Each correlation channel supports the correlation of two components (data and pilot) of a complex input signal. For each component, up to five delayed correlation points can be produced, which means that each channel is characterized in practice by ten complex correlators. The feedback control loops (Delay Locked Loop (DLL)/Frequency Locked Loop (FLL)/Phase Locked Loop (PLL)) are implemented in SW. They read out the complex integrate-and-dump data from the HW channels through a dedicated AXI interface. The loop steering values for the carrier and code NCOs are sent back through the channel control interface.
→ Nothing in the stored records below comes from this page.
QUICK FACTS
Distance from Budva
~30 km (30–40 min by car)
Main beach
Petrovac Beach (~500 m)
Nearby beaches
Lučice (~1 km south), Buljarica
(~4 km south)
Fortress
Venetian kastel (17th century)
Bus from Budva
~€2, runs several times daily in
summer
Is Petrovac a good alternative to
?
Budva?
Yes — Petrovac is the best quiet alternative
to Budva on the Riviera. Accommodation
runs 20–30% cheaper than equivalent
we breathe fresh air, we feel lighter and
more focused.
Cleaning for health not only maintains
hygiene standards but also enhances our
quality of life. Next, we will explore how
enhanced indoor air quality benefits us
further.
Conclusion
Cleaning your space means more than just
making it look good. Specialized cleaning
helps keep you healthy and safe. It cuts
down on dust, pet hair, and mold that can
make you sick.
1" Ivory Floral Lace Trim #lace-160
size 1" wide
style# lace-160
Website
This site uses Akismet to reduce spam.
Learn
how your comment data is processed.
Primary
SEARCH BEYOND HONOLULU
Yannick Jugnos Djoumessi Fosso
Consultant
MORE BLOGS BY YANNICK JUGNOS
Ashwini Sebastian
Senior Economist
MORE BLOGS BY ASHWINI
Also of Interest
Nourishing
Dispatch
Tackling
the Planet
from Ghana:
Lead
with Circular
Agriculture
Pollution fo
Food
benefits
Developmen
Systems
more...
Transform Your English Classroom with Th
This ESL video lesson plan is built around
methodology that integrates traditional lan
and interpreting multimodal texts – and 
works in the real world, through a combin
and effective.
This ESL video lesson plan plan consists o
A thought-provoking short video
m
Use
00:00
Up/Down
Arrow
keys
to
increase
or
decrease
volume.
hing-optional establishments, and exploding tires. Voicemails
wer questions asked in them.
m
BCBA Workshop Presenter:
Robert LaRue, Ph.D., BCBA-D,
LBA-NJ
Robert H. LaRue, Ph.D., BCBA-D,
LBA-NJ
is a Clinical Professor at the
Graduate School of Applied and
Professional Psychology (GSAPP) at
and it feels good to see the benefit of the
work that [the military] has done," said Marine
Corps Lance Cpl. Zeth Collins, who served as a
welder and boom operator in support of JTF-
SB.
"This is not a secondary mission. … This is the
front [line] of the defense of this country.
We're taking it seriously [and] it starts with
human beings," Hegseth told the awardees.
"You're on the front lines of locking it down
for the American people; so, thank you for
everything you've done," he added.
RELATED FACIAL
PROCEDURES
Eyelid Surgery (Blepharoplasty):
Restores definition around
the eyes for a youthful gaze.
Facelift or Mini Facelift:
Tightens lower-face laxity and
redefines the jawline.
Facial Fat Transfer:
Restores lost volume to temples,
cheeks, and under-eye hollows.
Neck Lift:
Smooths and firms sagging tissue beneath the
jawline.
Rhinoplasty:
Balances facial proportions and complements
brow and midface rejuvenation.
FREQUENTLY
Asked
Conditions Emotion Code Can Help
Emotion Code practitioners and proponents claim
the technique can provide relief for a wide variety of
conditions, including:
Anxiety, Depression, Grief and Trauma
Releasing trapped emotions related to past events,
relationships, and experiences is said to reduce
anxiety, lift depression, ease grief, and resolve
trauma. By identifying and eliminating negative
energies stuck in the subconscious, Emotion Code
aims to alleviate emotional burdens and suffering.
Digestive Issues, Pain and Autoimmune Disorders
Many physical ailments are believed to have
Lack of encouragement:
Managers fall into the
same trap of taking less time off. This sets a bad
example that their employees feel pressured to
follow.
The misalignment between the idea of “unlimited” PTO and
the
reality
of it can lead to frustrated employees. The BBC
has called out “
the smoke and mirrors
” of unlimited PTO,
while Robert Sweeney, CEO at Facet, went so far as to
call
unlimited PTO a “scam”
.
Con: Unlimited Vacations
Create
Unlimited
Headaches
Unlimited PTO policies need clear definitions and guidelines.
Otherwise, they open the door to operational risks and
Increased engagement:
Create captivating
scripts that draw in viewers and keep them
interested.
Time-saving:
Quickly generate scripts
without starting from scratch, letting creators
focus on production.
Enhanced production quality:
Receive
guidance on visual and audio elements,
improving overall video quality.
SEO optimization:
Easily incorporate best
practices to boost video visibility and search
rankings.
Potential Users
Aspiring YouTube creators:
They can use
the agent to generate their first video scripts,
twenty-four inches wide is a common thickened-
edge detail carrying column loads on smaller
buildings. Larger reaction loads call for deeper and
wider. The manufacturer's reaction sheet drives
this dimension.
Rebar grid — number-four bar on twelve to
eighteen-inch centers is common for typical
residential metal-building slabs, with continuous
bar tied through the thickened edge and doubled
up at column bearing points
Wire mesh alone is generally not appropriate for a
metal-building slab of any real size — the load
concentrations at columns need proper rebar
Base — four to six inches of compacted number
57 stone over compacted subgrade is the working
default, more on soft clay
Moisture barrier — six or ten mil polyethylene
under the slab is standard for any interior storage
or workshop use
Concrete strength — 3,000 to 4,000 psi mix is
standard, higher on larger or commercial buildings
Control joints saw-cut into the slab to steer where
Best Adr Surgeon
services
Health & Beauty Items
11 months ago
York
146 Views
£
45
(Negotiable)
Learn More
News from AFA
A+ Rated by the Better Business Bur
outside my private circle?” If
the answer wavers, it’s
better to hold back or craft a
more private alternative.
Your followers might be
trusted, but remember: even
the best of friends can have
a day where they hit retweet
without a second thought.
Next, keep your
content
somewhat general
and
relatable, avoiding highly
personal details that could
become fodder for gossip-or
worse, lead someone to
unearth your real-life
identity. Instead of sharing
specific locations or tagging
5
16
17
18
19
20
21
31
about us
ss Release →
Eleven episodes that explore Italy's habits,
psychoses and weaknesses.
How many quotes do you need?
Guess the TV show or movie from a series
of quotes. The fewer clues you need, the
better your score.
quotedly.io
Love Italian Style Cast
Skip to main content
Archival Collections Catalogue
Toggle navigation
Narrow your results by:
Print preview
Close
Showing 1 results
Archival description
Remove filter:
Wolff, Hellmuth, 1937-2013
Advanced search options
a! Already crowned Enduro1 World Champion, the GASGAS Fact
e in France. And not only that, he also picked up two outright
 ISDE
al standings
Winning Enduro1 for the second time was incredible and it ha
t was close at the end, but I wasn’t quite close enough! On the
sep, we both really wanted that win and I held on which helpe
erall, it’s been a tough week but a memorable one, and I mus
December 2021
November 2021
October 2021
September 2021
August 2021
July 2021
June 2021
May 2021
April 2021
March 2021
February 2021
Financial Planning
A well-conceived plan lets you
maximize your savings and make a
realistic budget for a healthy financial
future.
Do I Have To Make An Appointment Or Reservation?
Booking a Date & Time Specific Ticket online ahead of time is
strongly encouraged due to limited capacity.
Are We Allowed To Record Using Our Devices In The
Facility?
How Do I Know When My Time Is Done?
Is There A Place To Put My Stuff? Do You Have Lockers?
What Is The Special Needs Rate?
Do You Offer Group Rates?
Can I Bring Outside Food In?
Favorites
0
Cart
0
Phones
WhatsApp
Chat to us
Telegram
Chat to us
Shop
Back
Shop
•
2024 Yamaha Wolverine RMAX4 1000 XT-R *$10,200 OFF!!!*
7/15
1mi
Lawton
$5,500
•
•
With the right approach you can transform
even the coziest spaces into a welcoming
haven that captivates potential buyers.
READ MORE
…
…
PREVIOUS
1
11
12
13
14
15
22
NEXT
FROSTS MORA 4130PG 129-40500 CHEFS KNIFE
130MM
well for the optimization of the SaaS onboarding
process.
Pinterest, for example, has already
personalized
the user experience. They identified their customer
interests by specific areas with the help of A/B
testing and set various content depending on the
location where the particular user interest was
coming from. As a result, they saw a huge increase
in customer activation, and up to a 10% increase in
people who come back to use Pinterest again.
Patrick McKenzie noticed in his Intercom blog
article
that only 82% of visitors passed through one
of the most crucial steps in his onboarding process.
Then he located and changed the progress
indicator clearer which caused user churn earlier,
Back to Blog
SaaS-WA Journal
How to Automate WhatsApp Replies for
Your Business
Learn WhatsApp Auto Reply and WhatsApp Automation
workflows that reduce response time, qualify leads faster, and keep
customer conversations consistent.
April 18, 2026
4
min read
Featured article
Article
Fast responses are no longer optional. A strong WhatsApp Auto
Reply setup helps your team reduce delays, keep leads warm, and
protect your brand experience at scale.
In addition to the control part, the correlation channels are characterized by the measurement interface, which collects information about all the internal counters and is triggered by the measurement interrupt generated by the time-management module. The measurements of all the channels are performed synchronously and allow for the calculation of the time of transmission of all the signals which are currently in tracking in SW. This is needed together with the time of arrival for the PVT calculation.
2.4. Software Design
The ogre_console is the main receiver program which manages the GNSS acquisition, tracking and PVT calculation processes. According to the signals selected (frequency and constellation), the receiver SW performs the acquisition in a continuous loop. For each acquired signal, a correlation channel is started. Different tracking options for each signal can be specified. As soon as enough signals are in tracking, a PVT can be calculated. The PVT is based on code measurements from the channels and the decoded Ephemeris.
4. Conclusions
This paper presents an enhanced version of the legacy GOOSE©, the GOOSE© v2. This new platform is an MPSoC-based GNSS receiver that contains a quad-band (L1, L2, L5/E5 and S band) Radio-Frequency Front-End (RFFE) and baseband digital signal processing. The SoC feature allows at the same time the exchange between HW and SW with a very high bandwidth—thanks to the on-chip communication infrastructure. The results show that, in addition to the legacy signals, the new receiver platform supports the NavIC L5 and S-band signals along with the ability to close the tracking loops faster than its previous version. In addition, the proposed platform includes a Coral accelerator module suitable for exploiting potential GNSS Machine Learning (ML) algorithms [
12].
As future work, the testing of the digital record and replay capability of the GOOSE© v2 using the four channels will be performed. In addition, the High-rate DFT-based Data Manipulator (HDDM) will be implemented in the PL of the platform [
13]. Moreover, due to low time complexity of the PL-PS communication interface, more complex algorithms will be evaluated in SW, such as the VT and the LBCA.